Du côté du métier de la gestion d’actifs, on n’observe pas encore ce mouvement, mais on se félicite surtout de la puissance confirmée des acteurs locaux. « Il n’y a pas eu de réinternalisation d’activités à Paris, observe Philippe Zaouati, directeur du développement de Natixis AM. Mais en Italie, en Espagne, voire en Allemagne, les sociétés de gestion ont beaucoup souffert de la crise. Or, en France, deux des poids lourds du secteur se renforcent encore : CAAM en absorbant SGAM, et BNPP IP en reprenant Fortis Investments. » Néanmoins, dans cette branche majeure de l’industrie financière aussi, le Royaume-Uni et ses fonds de pension sont incontournables. « On ne peut pas faire l’impasse sur la place de Londres, assure Dominique Carrel-Billiard, directeur général d’ Axa IM. D’ailleurs, sur les 500 milliards d’euros gérés par Axa IM, près de 80 milliards le sont pour le compte d’investisseurs britanniques. » C’est ainsi que, ces derniers mois, la société de gestion a nommé plusieurs de ses managers globaux à Londres. Sont ainsi situés dans la capitale britannique, les responsables de la gestion obligataire, de la gestion actions qualitative, de celle des fonds immobiliers ou de l’investissement socialement responsable, ainsi que l’équipe fonds de hedge funds par exemple.

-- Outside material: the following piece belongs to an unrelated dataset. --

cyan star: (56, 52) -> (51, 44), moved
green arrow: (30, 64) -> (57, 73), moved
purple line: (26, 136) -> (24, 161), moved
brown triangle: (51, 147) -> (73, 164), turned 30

Cependant, la mobilisation de Paris Europlace ne faiblit pas. L’association s’apprête à sonner le rappel sur les titres courts en euros (certificats de dépôt et billets de trésorerie). Les banques françaises qui détiennent un leadership sur ces activités sont incitées à jouer le jeu en apportant de la liquidité afin d’animer le marché. « Sans quoi cela se terminera comme le Matif où, du jour au lendemain, elles sont passées sur le Bund allemand », remarque un spécialiste. L’industrie financière française n’a toutefois pas à rougir de la comparaison avec son homologue allemande. « Il y a plus de BFI de taille significative en France qu’en Allemagne, analyse Jean-Luc Parer. Les banques françaises ont probablement mieux su profiter du tissu industriel local que leurs homologues allemandes pour développer ces activités, notamment les financements export, de projets, de négoce de matières premières, etc. » Certes, « il y a un écart considérable entre Paris et Londres, observe Marc Lhermitte, associé chez Ernst &Young. Mais Paris en a fait un axe de combat, tandis que Francfort a jeté l’éponge depuis longtemps ».